*** Records for this task ***

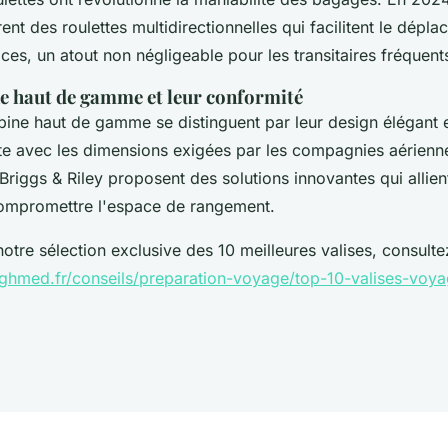
ent des roulettes multidirectionnelles qui facilitent le dépl
aces, un atout non négligeable pour les transitaires fréquent
e haut de gamme et leur conformité
ine haut de gamme se distinguent par leur design élégant e
cte avec les dimensions exigées par les compagnies aérien
riggs & Riley proposent des solutions innovantes qui allie
compromettre l'espace de rangement.
otre sélection exclusive des 10 meilleures valises, consulte
/ghmed.fr/conseils/preparation-voyage/top-10-valises-voy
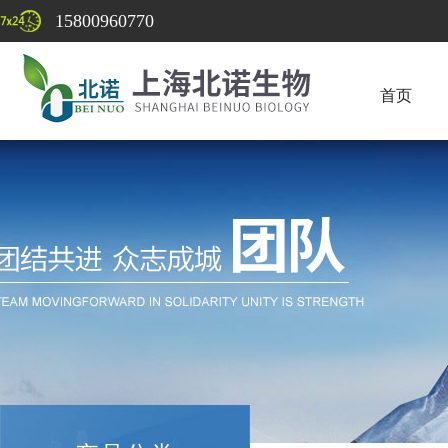
15800960770
首页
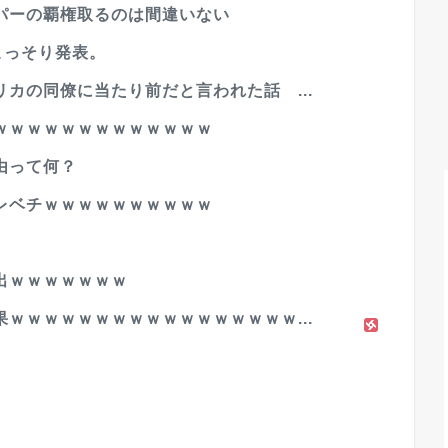
パーの覇権取るのは間違いない
rをこっそり発表。
カの同僚に当たり前だと言われた話 ...
ｗｗｗｗｗｗｗｗｗｗｗｗｗ
由って何？
レベチｗｗｗｗｗｗｗｗｗｗ
出ｗｗｗｗｗｗｗ
ｗｗｗｗｗｗｗｗｗｗｗｗｗｗｗｗｗ...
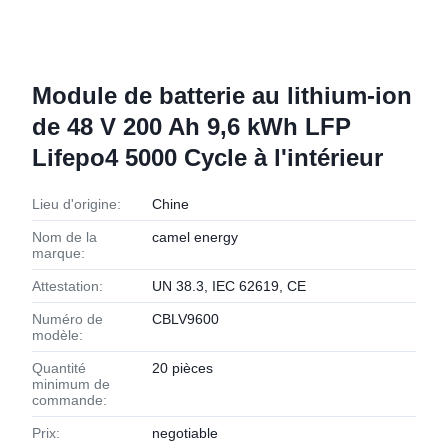
Module de batterie au lithium-ion
de 48 V 200 Ah 9,6 kWh LFP
Lifepo4 5000 Cycle à l'intérieur
Lieu d'origine:
Chine
Nom de la
camel energy
marque:
Attestation:
UN 38.3, IEC 62619, CE
Numéro de
CBLV9600
modèle:
Quantité
20 pièces
minimum de
commande:
Prix:
negotiable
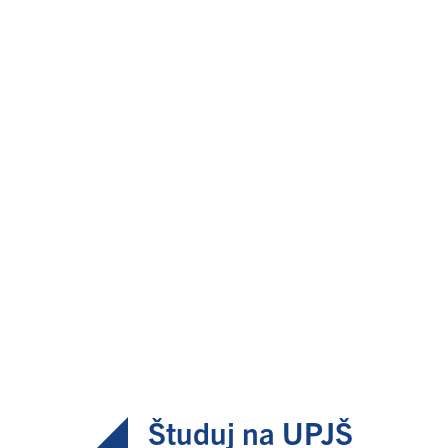
Študuj na UPJŠ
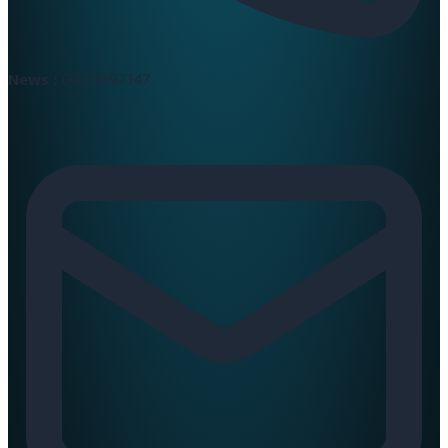
News :
0420397147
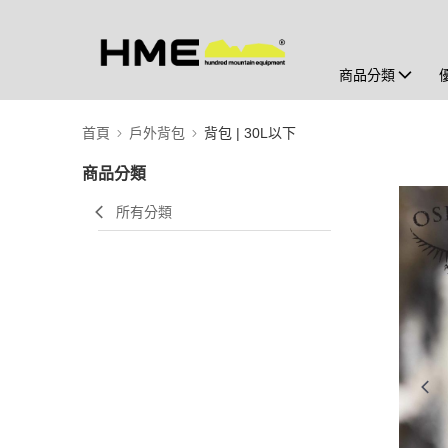
商品分類
首頁
戶外背包
背包 | 30L以下
商品分類
所有分類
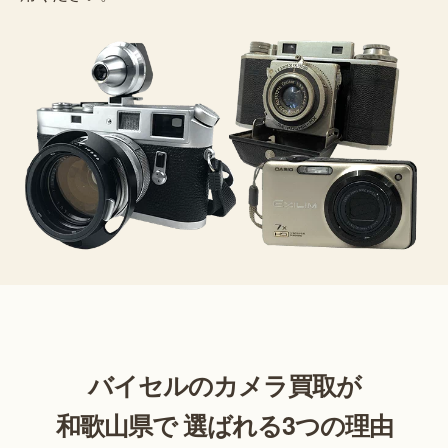
バイセルのカメラ買取が
和歌山県で 選ばれる3つの理由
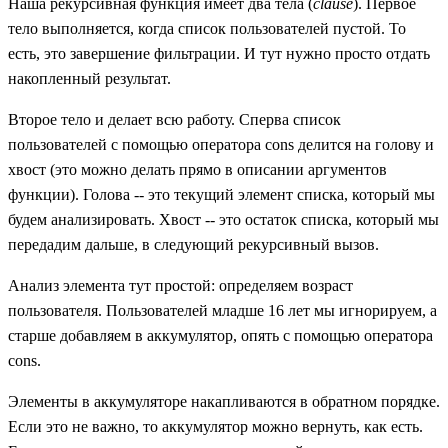
Наша рекурсивная функция имеет два тела (
clause
). Первое
тело выполняется, когда список пользователей пустой. То
есть, это завершение фильтрации. И тут нужно просто отдать
накопленный результат.
Второе тело и делает всю работу. Сперва список
пользователей с помощью оператора cons делится на голову и
хвост (это можно делать прямо в описании аргументов
функции). Голова -- это текущий элемент списка, который мы
будем анализировать. Хвост -- это остаток списка, который мы
передадим дальше, в следующий рекурсивный вызов.
Анализ элемента тут простой: определяем возраст
пользователя. Пользователей младше 16 лет мы игнорируем, а
старше добавляем в аккумулятор, опять с помощью оператора
cons.
Элементы в аккумуляторе накапливаются в обратном порядке.
Если это не важно, то аккумулятор можно вернуть, как есть.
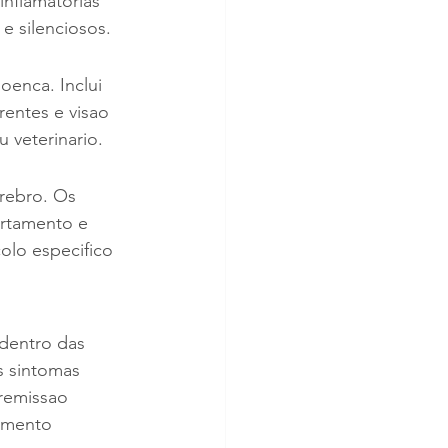
inflamatorias 
e silenciosos.
oenca. Inclui 
rentes e visao 
 veterinario.
rebro. Os 
ortamento e 
olo especifico 
dentro das 
s sintomas 
remissao 
amento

*** End of Records for this task ***

### Task instructions
Return the data above in its exact wording, with none of the pictures.

### Solution to this exercise
ent des roulettes multidirectionnelles qui facilitent le dépl
aces, un atout non négligeable pour les transitaires fréquent
e haut de gamme et leur conformité
ine haut de gamme se distinguent par leur design élégant e
cte avec les dimensions exigées par les compagnies aérien
riggs & Riley proposent des solutions innovantes qui allie
compromettre l'espace de rangement.
otre sélection exclusive des 10 meilleures valises, consulte
/ghmed.fr/conseils/preparation-voyage/top-10-valises-voy
15800960770
首页
パーの覇権取るのは間違いない
rをこっそり発表。
カの同僚に当たり前だと言われた話 ...
ｗｗｗｗｗｗｗｗｗｗｗｗｗ
由って何？
レベチｗｗｗｗｗｗｗｗｗｗ
出ｗｗｗｗｗｗｗ
ｗｗｗｗｗｗｗｗｗｗｗｗｗｗｗｗｗ...
Module de batterie au lithium-ion
de 48 V 200 Ah 9,6 kWh LFP
Lifepo4 5000 Cycle à l'intérieur
Lieu d'origine:
Chine
Nom de la
camel energy
marque:
Attestation:
UN 38.3, IEC 62619, CE
Numéro de
CBLV9600
modèle:
Quantité
20 pièces
minimum de
commande:
Prix:
negotiable
Študuj na UPJŠ
News :
0420397147
商品分類
首頁
戶外背包
背包 | 30L以下
商品分類
所有分類
バイセルのカメラ買取が
和歌山県で 選ばれる3つの理由
Наша рекурсивная функция имеет два тела (
clause
). Первое
тело выполняется, когда список пользователей пустой. То
есть, это завершение фильтрации. И тут нужно просто отдать
накопленный результат.
Второе тело и делает всю работу. Сперва список
пользователей с помощью оператора cons делится на голову и
хвост (это можно делать прямо в описании аргументов
функции). Голова -- это текущий элемент списка, который мы
будем анализировать. Хвост -- это остаток списка, который мы
передадим дальше, в следующий рекурсивный вызов.
Анализ элемента тут простой: определяем возраст
пользователя. Пользователей младше 16 лет мы игнорируем, а
старше добавляем в аккумулятор, опять с помощью оператора
cons.
Элементы в аккумуляторе накапливаются в обратном порядке.
Если это не важно, то аккумулятор можно вернуть, как есть.
inflamatorias 
e silenciosos.
oenca. Inclui 
rentes e visao 
 veterinario.
rebro. Os 
ortamento e 
olo especifico 
dentro das 
s sintomas 
remissao 
amento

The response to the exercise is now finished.